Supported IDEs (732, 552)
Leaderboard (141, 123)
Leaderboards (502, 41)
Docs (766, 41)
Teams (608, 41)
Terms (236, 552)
------------------------------------
Reproduce the material above in full, word for word.

Supported IDEs (732, 552)
Leaderboard (141, 123)
Leaderboards (502, 41)
Docs (766, 41)
Teams (608, 41)
Terms (236, 552)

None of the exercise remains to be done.